# How recover silver from bleach-fix?



## mariusucastie (Jan 27, 2014)

hello. We looked but I did not figure out how I could recover silver from bleach-fix. I'd like to help if possible with a method. thanks


----------



## butcher (Jan 27, 2014)

Try these, if you search with different terms you will get different search results, you can try other terms like photographers fixer solution waste...

try a search with fixer and using GSP as author...

electrolytic, or metal replacement of silver from photographer (bleach) fixer solutions.... 

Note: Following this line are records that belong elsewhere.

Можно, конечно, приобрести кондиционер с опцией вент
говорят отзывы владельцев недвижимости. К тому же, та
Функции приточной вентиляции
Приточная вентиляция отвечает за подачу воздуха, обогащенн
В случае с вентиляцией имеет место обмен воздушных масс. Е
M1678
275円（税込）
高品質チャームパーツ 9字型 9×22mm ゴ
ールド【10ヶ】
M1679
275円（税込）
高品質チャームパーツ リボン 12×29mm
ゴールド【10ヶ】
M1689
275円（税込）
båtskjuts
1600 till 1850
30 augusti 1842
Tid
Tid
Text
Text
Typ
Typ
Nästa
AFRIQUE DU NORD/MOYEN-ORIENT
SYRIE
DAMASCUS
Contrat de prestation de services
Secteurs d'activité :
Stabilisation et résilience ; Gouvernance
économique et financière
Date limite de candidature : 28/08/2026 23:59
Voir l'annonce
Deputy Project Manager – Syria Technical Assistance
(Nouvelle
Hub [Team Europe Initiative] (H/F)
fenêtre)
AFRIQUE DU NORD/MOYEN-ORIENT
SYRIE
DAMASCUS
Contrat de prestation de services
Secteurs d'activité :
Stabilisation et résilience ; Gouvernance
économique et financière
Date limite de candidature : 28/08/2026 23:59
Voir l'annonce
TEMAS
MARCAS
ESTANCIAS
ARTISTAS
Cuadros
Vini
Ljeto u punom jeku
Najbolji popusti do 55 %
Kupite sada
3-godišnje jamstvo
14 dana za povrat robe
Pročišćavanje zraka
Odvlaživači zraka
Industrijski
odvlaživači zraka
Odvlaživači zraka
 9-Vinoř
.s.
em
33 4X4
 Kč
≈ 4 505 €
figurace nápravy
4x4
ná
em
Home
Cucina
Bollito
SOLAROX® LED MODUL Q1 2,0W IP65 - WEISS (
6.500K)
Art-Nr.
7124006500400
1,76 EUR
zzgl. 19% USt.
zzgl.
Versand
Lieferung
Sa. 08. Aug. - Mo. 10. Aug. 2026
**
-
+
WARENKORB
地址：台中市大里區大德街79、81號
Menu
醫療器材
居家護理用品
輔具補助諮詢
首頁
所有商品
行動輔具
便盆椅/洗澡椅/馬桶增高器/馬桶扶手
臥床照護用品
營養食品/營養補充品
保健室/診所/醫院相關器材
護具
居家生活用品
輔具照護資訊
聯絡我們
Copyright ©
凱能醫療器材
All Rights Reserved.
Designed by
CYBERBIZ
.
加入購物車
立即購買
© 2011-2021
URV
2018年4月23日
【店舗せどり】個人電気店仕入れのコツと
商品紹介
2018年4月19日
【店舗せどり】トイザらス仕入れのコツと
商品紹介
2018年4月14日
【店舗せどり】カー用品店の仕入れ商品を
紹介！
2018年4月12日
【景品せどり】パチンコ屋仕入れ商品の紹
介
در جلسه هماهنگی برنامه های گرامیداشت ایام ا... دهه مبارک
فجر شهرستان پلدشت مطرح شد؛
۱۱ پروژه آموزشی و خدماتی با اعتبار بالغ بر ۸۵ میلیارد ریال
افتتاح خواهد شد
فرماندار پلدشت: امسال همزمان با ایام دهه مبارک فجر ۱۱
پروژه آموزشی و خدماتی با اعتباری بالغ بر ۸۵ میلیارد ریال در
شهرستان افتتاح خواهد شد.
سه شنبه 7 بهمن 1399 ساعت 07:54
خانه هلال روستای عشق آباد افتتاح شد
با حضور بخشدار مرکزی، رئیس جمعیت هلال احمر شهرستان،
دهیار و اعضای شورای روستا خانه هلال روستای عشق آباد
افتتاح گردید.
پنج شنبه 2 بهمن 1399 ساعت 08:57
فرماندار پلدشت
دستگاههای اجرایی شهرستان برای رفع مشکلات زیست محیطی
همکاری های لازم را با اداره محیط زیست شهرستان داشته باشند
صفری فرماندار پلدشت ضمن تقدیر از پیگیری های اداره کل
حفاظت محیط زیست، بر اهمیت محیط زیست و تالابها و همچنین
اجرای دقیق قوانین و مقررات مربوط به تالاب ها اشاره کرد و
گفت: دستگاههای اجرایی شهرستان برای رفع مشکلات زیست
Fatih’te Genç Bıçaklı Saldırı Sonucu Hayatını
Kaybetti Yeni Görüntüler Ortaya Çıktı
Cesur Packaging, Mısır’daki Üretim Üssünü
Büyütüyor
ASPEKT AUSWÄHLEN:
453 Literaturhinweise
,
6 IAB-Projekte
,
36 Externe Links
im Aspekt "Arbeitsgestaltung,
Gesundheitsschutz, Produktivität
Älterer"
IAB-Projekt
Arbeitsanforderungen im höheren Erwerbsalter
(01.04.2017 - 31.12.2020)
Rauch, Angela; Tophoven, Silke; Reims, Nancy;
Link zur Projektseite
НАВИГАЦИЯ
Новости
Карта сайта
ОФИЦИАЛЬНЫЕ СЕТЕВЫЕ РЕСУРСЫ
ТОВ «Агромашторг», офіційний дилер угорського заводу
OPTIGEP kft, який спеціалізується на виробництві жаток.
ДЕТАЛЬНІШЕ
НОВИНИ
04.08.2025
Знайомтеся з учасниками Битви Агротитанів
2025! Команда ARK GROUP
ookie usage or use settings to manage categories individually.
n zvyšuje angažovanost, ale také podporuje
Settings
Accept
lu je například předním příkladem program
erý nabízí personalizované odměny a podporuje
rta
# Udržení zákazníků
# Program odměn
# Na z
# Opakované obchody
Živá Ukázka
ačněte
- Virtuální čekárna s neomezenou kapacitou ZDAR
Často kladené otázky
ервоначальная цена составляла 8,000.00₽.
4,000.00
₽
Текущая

https://www.google.com/search?hl=en&as_oq=fixer+solutionsilver++bleach+fix+&num=1000&ft=i&as_sitesearch=goldrefiningforum.com&as_qdr=all&as_occt=any

https://www.google.com/#q=silver+recovery+bleach+fixer+solution


----------



## nh6886 (Jan 30, 2014)

Mariusucastie,
Butcher is right there are lots of threads on the subject, but you might try searching for fix or fixer without the hyphen. You can also find Goldsilverpro and Juan Manuel Arcos Frank, both easy to find in the silver section and search user posts from their profile.
One question I might pose is the type of fix you have? 
The fix I normally process is ammonium thiosulfate based from industrial radiography however I think the sodium thiosulfate is more common in photography. Anecdotally I believe the zinc recovery lends its self to the Sodium thiosulfate. That is based on my failure to make that process work and reading here on the forum where others have had nearly identical problems with the ammonium thiosulfate "fix". 
I have very satisfying results recovering the silver as Ag2S then convert that to Silver metal with one of several different methods shared here by the gentlemen mentioned before. I am in search of the best one for me but so far all produce better than 99% silver. This is of course a tribute to the information and helpful advice I have received here on the forum.
If you have any questions after you read up I would be happy to share the limited experience I have.
I enjoy this a great deal I hope it turns out the same for you.

All the Best,
John


----------